WHAT TO DO> Please write out each entry that follows, keeping it exactly the same.

LISTED ENTRIES>
····················
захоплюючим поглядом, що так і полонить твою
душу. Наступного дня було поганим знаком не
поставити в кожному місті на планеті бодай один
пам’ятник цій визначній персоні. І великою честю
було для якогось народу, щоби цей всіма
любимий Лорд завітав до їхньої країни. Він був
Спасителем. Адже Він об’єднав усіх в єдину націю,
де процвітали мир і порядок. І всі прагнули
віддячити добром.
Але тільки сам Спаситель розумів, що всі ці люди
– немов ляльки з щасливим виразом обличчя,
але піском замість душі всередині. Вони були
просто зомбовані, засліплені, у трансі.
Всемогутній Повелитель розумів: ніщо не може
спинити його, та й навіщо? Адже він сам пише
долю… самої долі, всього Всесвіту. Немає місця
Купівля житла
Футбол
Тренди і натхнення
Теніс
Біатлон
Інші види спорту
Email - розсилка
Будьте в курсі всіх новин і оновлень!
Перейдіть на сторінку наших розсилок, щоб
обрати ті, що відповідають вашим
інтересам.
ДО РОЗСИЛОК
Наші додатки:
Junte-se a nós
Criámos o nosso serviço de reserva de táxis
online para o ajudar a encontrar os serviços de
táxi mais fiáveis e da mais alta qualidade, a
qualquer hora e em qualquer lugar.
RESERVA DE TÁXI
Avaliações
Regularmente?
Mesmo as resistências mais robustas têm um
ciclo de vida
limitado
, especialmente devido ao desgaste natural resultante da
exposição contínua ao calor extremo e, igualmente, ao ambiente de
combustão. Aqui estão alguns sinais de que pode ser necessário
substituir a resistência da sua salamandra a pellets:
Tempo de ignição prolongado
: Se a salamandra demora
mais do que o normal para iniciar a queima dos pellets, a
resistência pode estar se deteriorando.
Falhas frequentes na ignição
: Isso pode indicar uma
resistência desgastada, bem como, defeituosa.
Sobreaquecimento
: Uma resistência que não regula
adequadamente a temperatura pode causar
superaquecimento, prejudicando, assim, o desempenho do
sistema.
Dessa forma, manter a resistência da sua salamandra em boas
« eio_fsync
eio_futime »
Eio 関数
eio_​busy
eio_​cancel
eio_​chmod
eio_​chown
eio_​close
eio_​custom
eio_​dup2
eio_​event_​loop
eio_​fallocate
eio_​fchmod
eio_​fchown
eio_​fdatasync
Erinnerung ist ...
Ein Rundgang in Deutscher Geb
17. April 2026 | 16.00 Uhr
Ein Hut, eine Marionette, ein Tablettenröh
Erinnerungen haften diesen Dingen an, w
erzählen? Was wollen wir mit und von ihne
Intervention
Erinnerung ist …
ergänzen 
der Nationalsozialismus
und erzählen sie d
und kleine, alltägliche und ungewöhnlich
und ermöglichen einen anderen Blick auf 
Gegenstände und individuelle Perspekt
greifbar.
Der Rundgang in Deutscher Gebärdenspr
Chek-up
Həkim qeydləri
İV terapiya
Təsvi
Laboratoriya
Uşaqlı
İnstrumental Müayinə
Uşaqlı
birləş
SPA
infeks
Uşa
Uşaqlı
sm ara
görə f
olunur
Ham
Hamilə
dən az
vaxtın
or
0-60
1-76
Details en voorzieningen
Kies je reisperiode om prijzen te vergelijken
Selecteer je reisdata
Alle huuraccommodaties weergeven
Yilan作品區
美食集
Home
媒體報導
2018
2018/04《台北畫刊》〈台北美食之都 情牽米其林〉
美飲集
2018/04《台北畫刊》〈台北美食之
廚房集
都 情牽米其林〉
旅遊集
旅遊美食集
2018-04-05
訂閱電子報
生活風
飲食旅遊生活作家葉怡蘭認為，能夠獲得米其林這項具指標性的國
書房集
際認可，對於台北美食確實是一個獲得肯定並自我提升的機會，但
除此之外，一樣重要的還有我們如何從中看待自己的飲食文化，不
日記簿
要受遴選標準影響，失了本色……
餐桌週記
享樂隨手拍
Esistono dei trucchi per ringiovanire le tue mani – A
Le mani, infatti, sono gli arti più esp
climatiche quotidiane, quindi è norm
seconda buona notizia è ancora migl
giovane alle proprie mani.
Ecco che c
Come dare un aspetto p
····················
RESPONSE BELOW>
захоплюючим поглядом, що так і полонить твою
душу. Наступного дня було поганим знаком не
поставити в кожному місті на планеті бодай один
пам’ятник цій визначній персоні. І великою честю
було для якогось народу, щоби цей всіма
любимий Лорд завітав до їхньої країни. Він був
Спасителем. Адже Він об’єднав усіх в єдину націю,
де процвітали мир і порядок. І всі прагнули
віддячити добром.
Але тільки сам Спаситель розумів, що всі ці люди
– немов ляльки з щасливим виразом обличчя,
але піском замість душі всередині. Вони були
просто зомбовані, засліплені, у трансі.
Всемогутній Повелитель розумів: ніщо не може
спинити його, та й навіщо? Адже він сам пише
долю… самої долі, всього Всесвіту. Немає місця
Купівля житла
Футбол
Тренди і натхнення
Теніс
Біатлон
Інші види спорту
Email - розсилка
Будьте в курсі всіх новин і оновлень!
Перейдіть на сторінку наших розсилок, щоб
обрати ті, що відповідають вашим
інтересам.
ДО РОЗСИЛОК
Наші додатки:
Junte-se a nós
Criámos o nosso serviço de reserva de táxis
online para o ajudar a encontrar os serviços de
táxi mais fiáveis e da mais alta qualidade, a
qualquer hora e em qualquer lugar.
RESERVA DE TÁXI
Avaliações
Regularmente?
Mesmo as resistências mais robustas têm um
ciclo de vida
limitado
, especialmente devido ao desgaste natural resultante da
exposição contínua ao calor extremo e, igualmente, ao ambiente de
combustão. Aqui estão alguns sinais de que pode ser necessário
substituir a resistência da sua salamandra a pellets:
Tempo de ignição prolongado
: Se a salamandra demora
mais do que o normal para iniciar a queima dos pellets, a
resistência pode estar se deteriorando.
Falhas frequentes na ignição
: Isso pode indicar uma
resistência desgastada, bem como, defeituosa.
Sobreaquecimento
: Uma resistência que não regula
adequadamente a temperatura pode causar
superaquecimento, prejudicando, assim, o desempenho do
sistema.
Dessa forma, manter a resistência da sua salamandra em boas
« eio_fsync
eio_futime »
Eio 関数
eio_​busy
eio_​cancel
eio_​chmod
eio_​chown
eio_​close
eio_​custom
eio_​dup2
eio_​event_​loop
eio_​fallocate
eio_​fchmod
eio_​fchown
eio_​fdatasync
Erinnerung ist ...
Ein Rundgang in Deutscher Geb
17. April 2026 | 16.00 Uhr
Ein Hut, eine Marionette, ein Tablettenröh
Erinnerungen haften diesen Dingen an, w
erzählen? Was wollen wir mit und von ihne
Intervention
Erinnerung ist …
ergänzen 
der Nationalsozialismus
und erzählen sie d
und kleine, alltägliche und ungewöhnlich
und ermöglichen einen anderen Blick auf 
Gegenstände und individuelle Perspekt
greifbar.
Der Rundgang in Deutscher Gebärdenspr
Chek-up
Həkim qeydləri
İV terapiya
Təsvi
Laboratoriya
Uşaqlı
İnstrumental Müayinə
Uşaqlı
birləş
SPA
infeks
Uşa
Uşaqlı
sm ara
görə f
olunur
Ham
Hamilə
dən az
vaxtın
or
0-60
1-76
Details en voorzieningen
Kies je reisperiode om prijzen te vergelijken
Selecteer je reisdata
Alle huuraccommodaties weergeven
Yilan作品區
美食集
Home
媒體報導
2018
2018/04《台北畫刊》〈台北美食之都 情牽米其林〉
美飲集
2018/04《台北畫刊》〈台北美食之
廚房集
都 情牽米其林〉
旅遊集
旅遊美食集
2018-04-05
訂閱電子報
生活風
飲食旅遊生活作家葉怡蘭認為，能夠獲得米其林這項具指標性的國
書房集
際認可，對於台北美食確實是一個獲得肯定並自我提升的機會，但
除此之外，一樣重要的還有我們如何從中看待自己的飲食文化，不
日記簿
要受遴選標準影響，失了本色……
餐桌週記
享樂隨手拍
Esistono dei trucchi per ringiovanire le tue mani – A
Le mani, infatti, sono gli arti più esp
climatiche quotidiane, quindi è norm
seconda buona notizia è ancora migl
giovane alle proprie mani.
Ecco che c
Come dare un aspetto p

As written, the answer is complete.